Desde ese momento se desató la ira del infierno, la política dio un giro inesperado; el asunto haitiano copó todo el interés del discurso y la acción gubernamentales.
Nadie debe dudar quién dirige los hilos secretos que gobierna la política del vecino país; dónde se fraguó el magnicidio del Juvenel Moise; de dónde han llegado las cien mil armas que en medio del caos entraron en Haití.
La severidad de la política de deportaciones implementada por esta gestión molesta al coloso del norte, el cual exige el respeto al derecho de los inmigrantes haitianos indocumentados en nuestro país, mientras emplea caballos y foetes para espantar como bestias a esos mismos inmigrantes cuando intentan rebasar
la frontera norteamericana.
No es ocioso pensar, por tanto, que el asunto del canal ha sido una estratagema muy bien pensada para poner en dificultades al presidente Luis Abinader.
La decisión de cerrar todas las fronteras; de exacerbar los ánimos; de dar pretextos al falso nacionalismo; de acorralar aún más a un pueblo que se muere de hambre, es un error político.

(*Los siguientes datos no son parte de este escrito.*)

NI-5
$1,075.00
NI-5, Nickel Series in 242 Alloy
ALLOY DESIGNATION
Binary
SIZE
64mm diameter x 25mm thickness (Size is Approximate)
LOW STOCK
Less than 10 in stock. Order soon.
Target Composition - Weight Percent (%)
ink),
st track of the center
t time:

Por una parte, ha permitido que la élite corrupta, y sin base social, que dirige en Haití adquiera cierta legitimidad coyuntural. Ha dado razones para que los haitianos en Haití desvíen la atención de sus demandas más sentidas y pongan las miradas en la crisis provocada por las decisiones tomadas por el gobierno dominicano. Además, ha unificado a una parte importante de un país fragmentado en la visión común de vernos como enemigos.

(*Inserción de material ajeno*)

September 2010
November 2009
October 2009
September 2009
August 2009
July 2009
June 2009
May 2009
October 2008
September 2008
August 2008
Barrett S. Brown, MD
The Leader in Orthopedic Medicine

De este lado, los enormes daños que la falta de comercio causa a los habitantes de la frontera, incluidos los productores y comerciantes, se revierten contra el presidente de la república. De igual manera, decenas de miles de votantes de ascendencia haitiana sienten el drama de sus connacionales y castigarán a los que
consideran culpables.
Hay una señal no develada en el éxodo voluntario de nacionales haitianos una vez se cerraron las fronteras. Puede ser el miedo. Puede ser el eco lejano de la brutal masacre del 1937.
El retrato borroso del grito sin auxilio de sus antepasados; o quizás ese arraigado sentimiento de identidad que distingue al pueblo llano de Haití.
En todo caso, creo perentorio desmontar toda la parafernalia anti haitiana y los pretextos que la alimentan.
Creo que deben abrirse las fronteras y aprovechar la disposición de Francia a servir de mediadora para el diálogo binacional. Procurar compartir de forma racional y sustentable las aguas del río común sin menoscabo de su caudal, pues no solo nuestro país tiene derecho sobre el mismo.
Es una contradicción inadmisible el negarse a que nuestros vecinos puedan producir alimentos, en un país que apenas tiene un 1.5% de tierras cultivables, cuando esto pudiera descompensar la presión de la inmigración que tanto nos alarma.
Si este diferendo se lleva a las instancias internacionales, no lo ganaremos.
La oposición política dice compartir la defensa de la soberanía y el nacionalismo, pero realiza actos masivos con los nacionalizados de origen haitiano.
Retornemos a otro camino; asumamos otra mirada.
Troquemos los torrentes en remansos; el desenfreno en templanza; el fusil en laurel.